Any sharp decline in global oil prices could see the government’s deficit blooming from 6.5 percent of GDP in the last fiscal to an average of 19.5 percent over the next four years, warned S&P. With oil in the range of $55 per barrel over the medium term, we also anticipate the country’s current account surpluses will begin to moderate and reach balance toward 2022 as the import bill continues to grow.

Much of the deficit could be financed by asset drawdowns from the General Reserve Fund maintained by the country’s sovereign wealth fund manager, the Kuwait Investment Authority (KIA), as well as from debt issuance on domestic and international markets.

But, if parliament approves the new debt law, which authorizes raising the ceiling on debts and borrowing terms, and government goes on a borrowing spree, the country’s debt is likely to jump to more than 50 percent of GDP in 2022, from the less than 20 percent in 2017, warned S&P. Beyond 2019, growth rates could rise moderately to an average 2.5 percent over 2020-22 period from the eventual ending of OPEC production cuts and the gradual increase in oil production capacity.

Kuwait plans to increase its maximum oil production capacity from the current 2.8 million barrels per day to an ambitious 4.75 million barrels per day by 2040, mainly from new oil discoveries and enhancing output at existing mature fields.

In addition, restarting production within the so-called Partitioned Neutral Zone (PNZ) between Kuwait and Saudi Arabia, which was previously halted due to disagreements between the two countries, could add around 0.3 million barrels per day to Kuwait’s daily output. Besides overdependence on hydrocarbon revenues, the relatively weak institutional and structural reforms in the country were also cited as a cause for concern by S&P.

While presenting the estimated budget, the finance minister had pointed out that the government was currently instituting structural economic and fiscal reform programs, and control of expenditures was a necessary precondition for these reforms to succeed over time.

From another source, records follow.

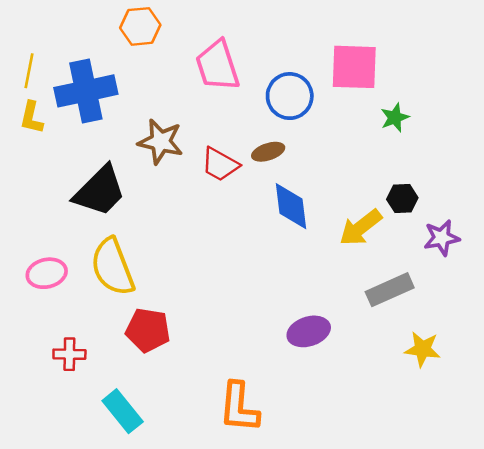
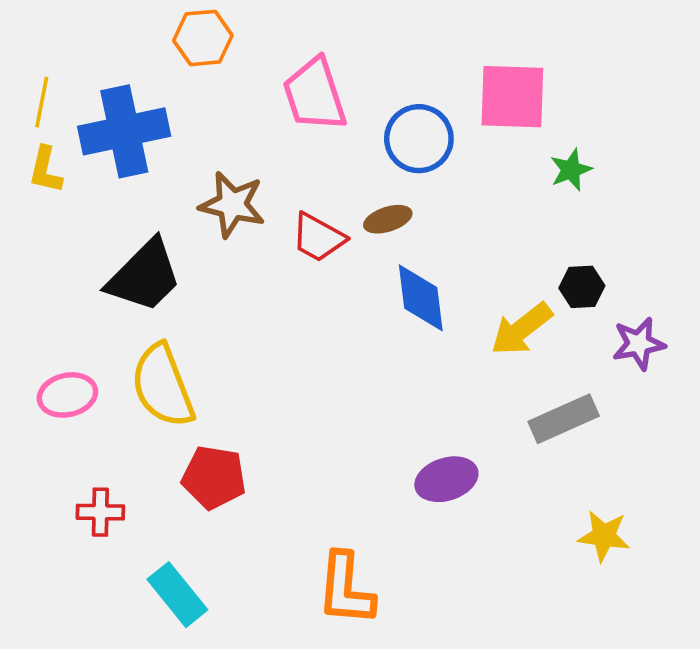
yellow star: (423, 349) -> (604, 536), moved

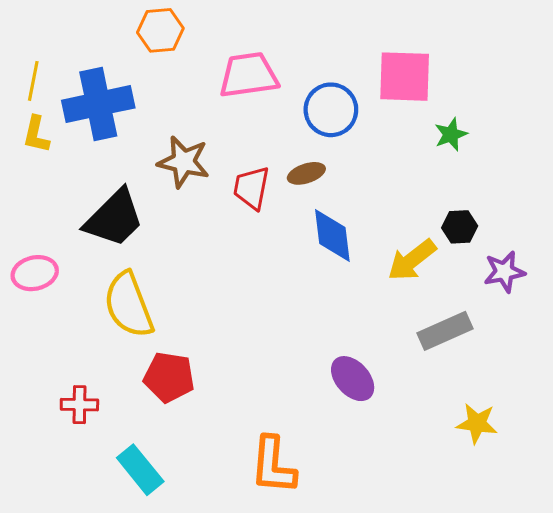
pink trapezoid: (315, 95) -> (249, 75), turned 100
red trapezoid: (318, 238) -> (251, 188), turned 72
pink ellipse: (67, 395) -> (35, 273), moved
purple ellipse: (446, 479) -> (353, 379), turned 66

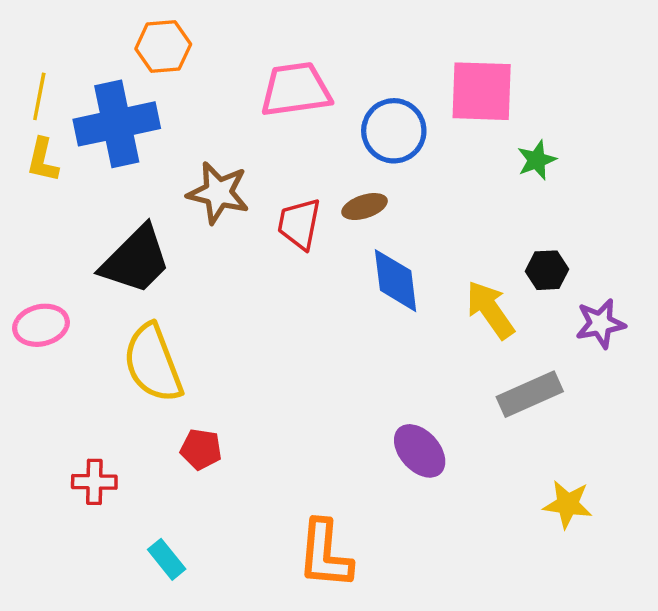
orange hexagon: (160, 30) -> (163, 46), moved
yellow arrow: (412, 260) -> (490, 310), turned 93
red pentagon: (169, 377) -> (201, 449), size x0.7
cyan rectangle: (140, 470) -> (167, 559), size x0.7

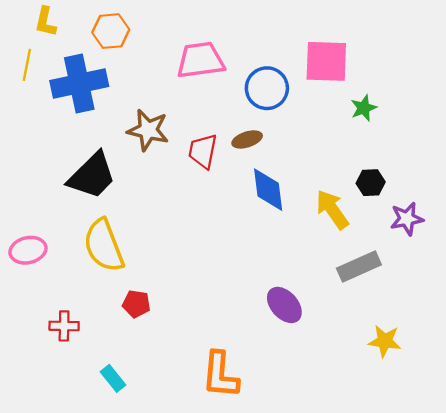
yellow L-shape: (43, 160) -> (45, 22), moved
pink ellipse: (41, 325) -> (28, 250), moved

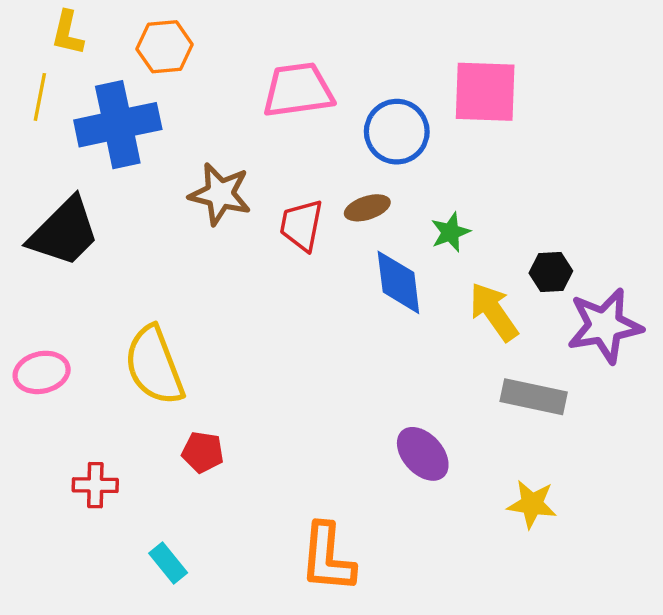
green star: (364, 108) -> (450, 232), moved
black trapezoid: (92, 176) -> (64, 232), moved
purple star: (407, 219) -> (605, 326), size x1.5
gray rectangle: (359, 267) -> (534, 397), turned 36
yellow star: (385, 341) -> (532, 504), moved

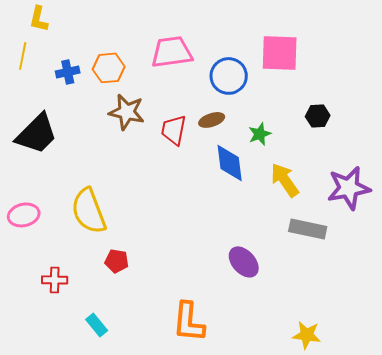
orange hexagon: (165, 47) -> (109, 68), moved
blue cross: (118, 125) -> (68, 72), size x0.5
black hexagon: (551, 272) -> (318, 116), moved
yellow star: (532, 504) -> (307, 335), moved

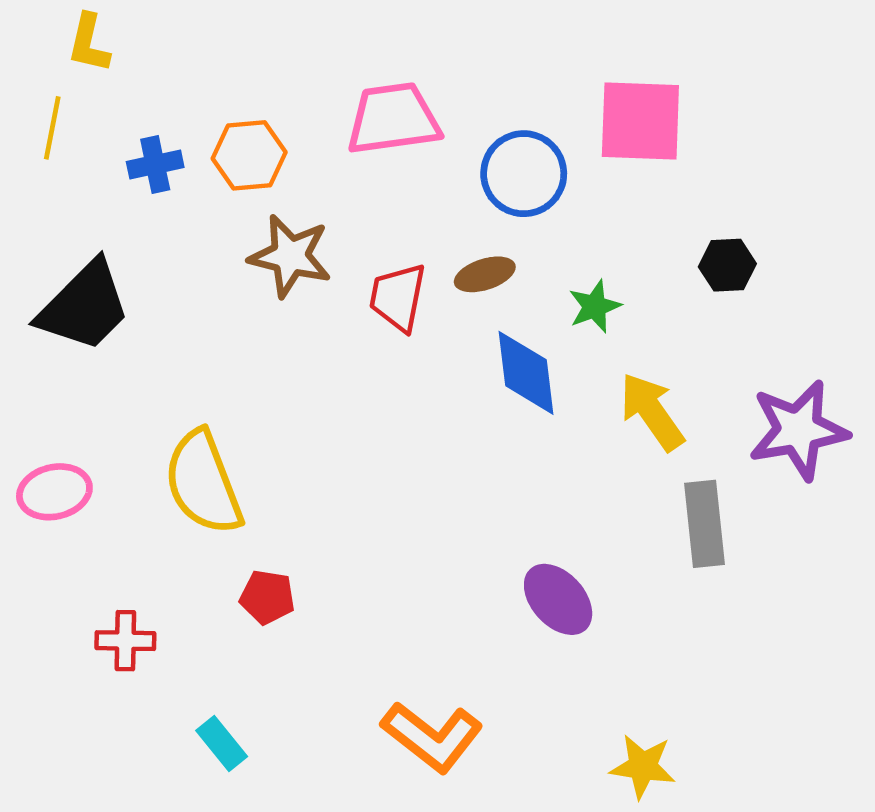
gray rectangle: (308, 229) -> (705, 524), turned 72
orange L-shape: (189, 322) -> (432, 737), turned -57
yellow star: (307, 335) -> (643, 766), moved

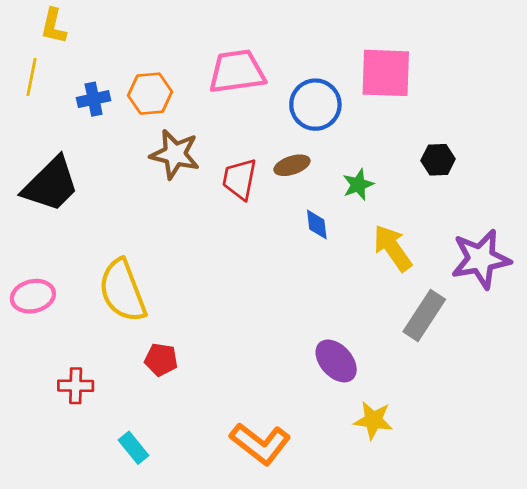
blue diamond: (526, 373) -> (317, 225), size x0.6
gray rectangle: (705, 524) -> (424, 315), turned 39
yellow star: (643, 766) -> (373, 420), moved

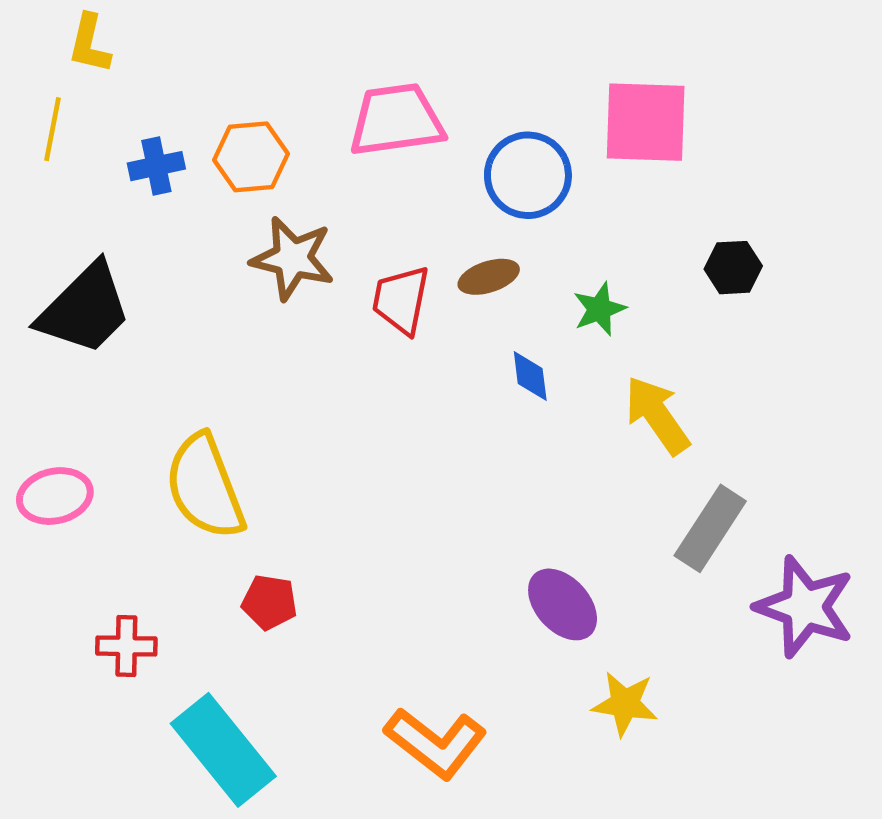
purple star: (481, 259) -> (805, 607), moved, turned 30
cyan rectangle: (133, 448) -> (223, 750), size x2.0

“We believe that reform starts with curbing wasteful spending, increasing collection rates of dues to the government’s various entities, while maintaining a healthy rate of capital expenditure on infrastructure and minimizing the impact of our fiscal reforms on the Kuwaiti people,” said Al-Hajraf. The government’s previous attempts at diversifying the economy and introducing financial and administrative reforms have been, at best, lackluster.

Belt tightening measures and pledges of financial prudence in the wake of low oil price scenarios tend to evaporate every time oil rebounds. However, the downside risk to this misplaced ebullience could come if oil prices fall lower than expected, and stay so longer than expected.